### AIM OF THE EXERCISE
Select the lines of the records containing the word "CONDIÇÕES" and list them.

### LISTED ENTRIES
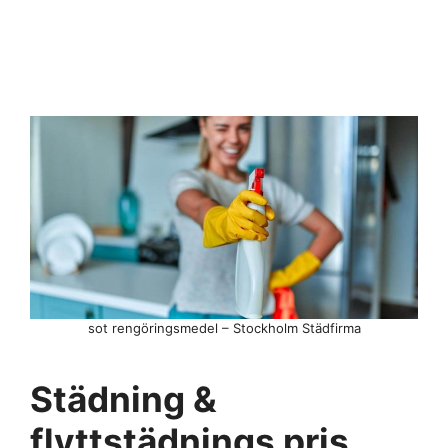
sot rengöringsmedel – Stockholm Städfirma
Städning &
flyttstädnings pris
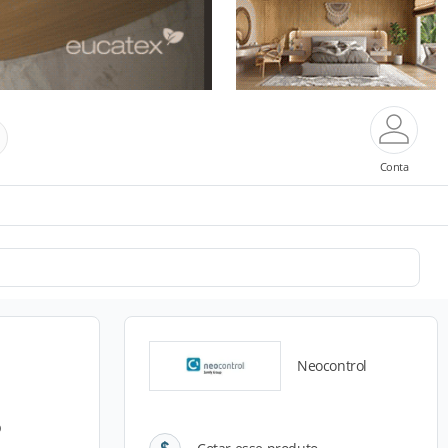
Conta
Neocontrol
o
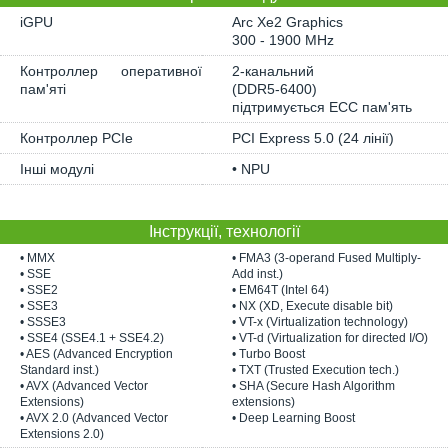
iGPU
Arc Xe2 Graphics
300 - 1900 MHz
Контроллер оперативної
2-канальний
пам'яті
(DDR5-6400)
підтримується ECC пам'ять
Контроллер PCIe
PCI Express 5.0 (24 лінії)
Інші модулі
• NPU
Інструкції, технології
• MMX
• FMA3 (3-operand Fused Multiply-
• SSE
Add inst.)
• SSE2
• EM64T (Intel 64)
• SSE3
• NX (XD, Execute disable bit)
• SSSE3
• VT-x (Virtualization technology)
• SSE4 (SSE4.1 + SSE4.2)
• VT-d (Virtualization for directed I/O)
• AES (Advanced Encryption
• Turbo Boost
Standard inst.)
• TXT (Trusted Execution tech.)
• AVX (Advanced Vector
• SHA (Secure Hash Algorithm
Extensions)
extensions)
• AVX 2.0 (Advanced Vector
• Deep Learning Boost
Extensions 2.0)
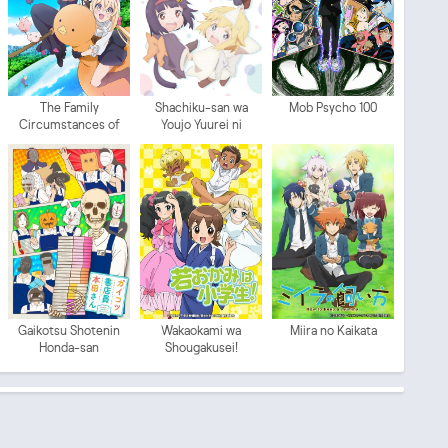
The Family
Shachiku-san wa
Mob Psycho 100
Circumstances of
Youjo Yuurei ni
the Irregular Witch
Iyasaretai.
Gaikotsu Shotenin
Wakaokami wa
Miira no Kaikata
Honda-san
Shougakusei!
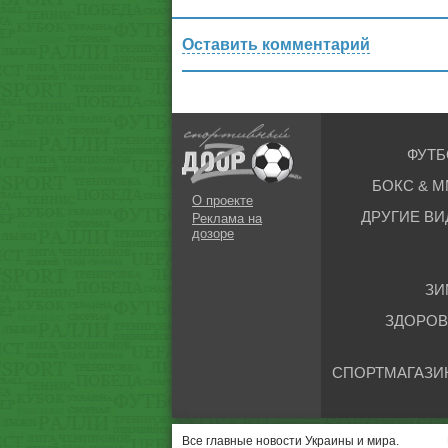
Оставить комментарий
ФУТБ
БОКС & М
О проекте
ДРУГИЕ ВИ
Реклама на
дозоре
ЗИ
ЗДОРОВ
СПОРТМАГАЗИ
Все главные новости Украины и мира.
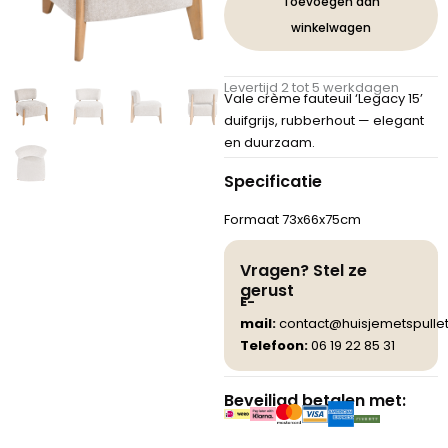
Toevoegen aan
15
winkelwagen
Duifgrijs
Rubberhout
aantal
Levertijd 2 tot 5 werkdagen
Vale crème fauteuil ‘Legacy 15’
duifgrijs, rubberhout — elegant
en duurzaam.
Specificatie
Formaat 73x66x75cm
Vragen? Stel ze
gerust
E-
mail:
contact@huisjemetspullet
Telefoon:
06 19 22 85 31
Beveiligd betalen met:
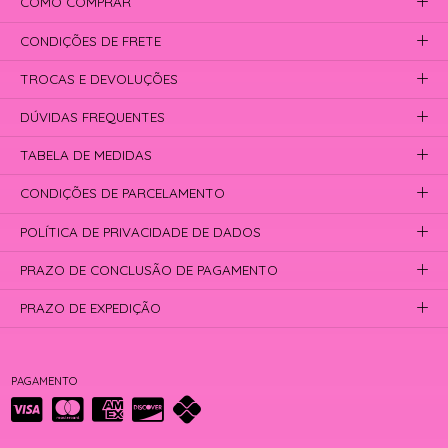
COMO COMPRAR
CONDIÇÕES DE FRETE
TROCAS E DEVOLUÇÕES
DÚVIDAS FREQUENTES
TABELA DE MEDIDAS
CONDIÇÕES DE PARCELAMENTO
POLÍTICA DE PRIVACIDADE DE DADOS
PRAZO DE CONCLUSÃO DE PAGAMENTO
PRAZO DE EXPEDIÇÃO
PAGAMENTO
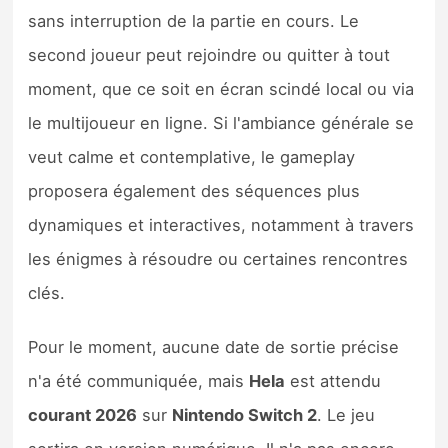
sans interruption de la partie en cours. Le
second joueur peut rejoindre ou quitter à tout
moment, que ce soit en écran scindé local ou via
le multijoueur en ligne. Si l'ambiance générale se
veut calme et contemplative, le gameplay
proposera également des séquences plus
dynamiques et interactives, notamment à travers
les énigmes à résoudre ou certaines rencontres
clés.
Pour le moment, aucune date de sortie précise
n'a été communiquée, mais
Hela
est attendu
courant 2026
sur
Nintendo Switch 2
. Le jeu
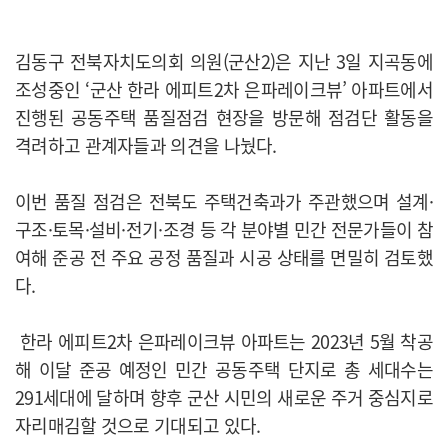
김동구 전북자치도의회 의원(군산2)은 지난 3일 지곡동에
조성중인 ‘군산 한라 에피트2차 은파레이크뷰’ 아파트에서
진행된 공동주택 품질점검 현장을 방문해 점검단 활동을
격려하고 관계자들과 의견을 나눴다.
이번 품질 점검은 전북도 주택건축과가 주관했으며 설계·
구조·토목·설비·전기·조경 등 각 분야별 민간 전문가들이 참
여해 준공 전 주요 공정 품질과 시공 상태를 면밀히 검토했
다.
한라 에피트2차 은파레이크뷰 아파트는 2023년 5월 착공
해 이달 준공 예정인 민간 공동주택 단지로 총 세대수는
291세대에 달하며 향후 군산 시민의 새로운 주거 중심지로
자리매김할 것으로 기대되고 있다.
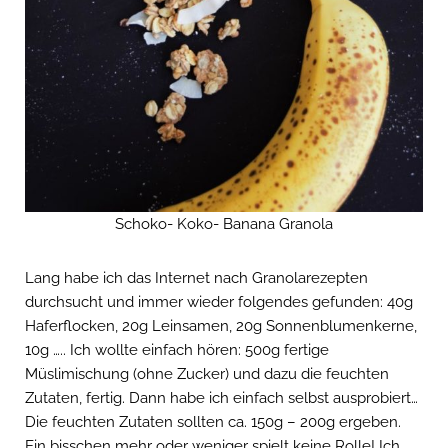
Schoko- Koko- Banana Granola
Lang habe ich das Internet nach Granolarezepten
durchsucht und immer wieder folgendes gefunden: 40g
Haferflocken, 20g Leinsamen, 20g Sonnenblumenkerne,
10g ….. Ich wollte einfach hören: 500g fertige
Müslimischung (ohne Zucker) und dazu die feuchten
Zutaten, fertig. Dann habe ich einfach selbst ausprobiert…
Die feuchten Zutaten sollten ca. 150g – 200g ergeben.
Ein bisschen mehr oder weniger spielt keine Rolle! Ich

### RESPONSE AREA
CONDIÇÕES DE FRETE
CONDIÇÕES DE PARCELAMENTO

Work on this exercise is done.